START Material provided

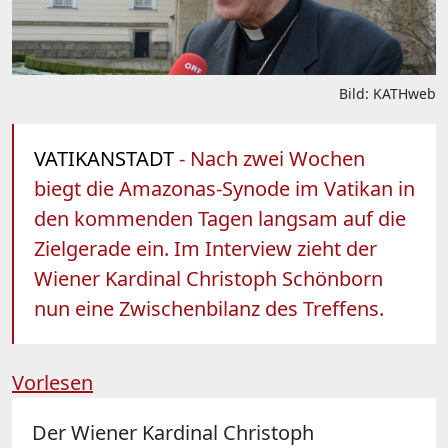
Bild: KATHweb
VATIKANSTADT
- Nach zwei Wochen
biegt die Amazonas-Synode im Vatikan in
den kommenden Tagen langsam auf die
Zielgerade ein. Im Interview zieht der
Wiener Kardinal Christoph Schönborn
nun eine Zwischenbilanz des Treffens.
Vorlesen
Der Wiener Kardinal Christoph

END Material provided

### Exercise instructions
Please count the lines above that contain the word "Wiener", and reply with the number alone.

### Solved problem
2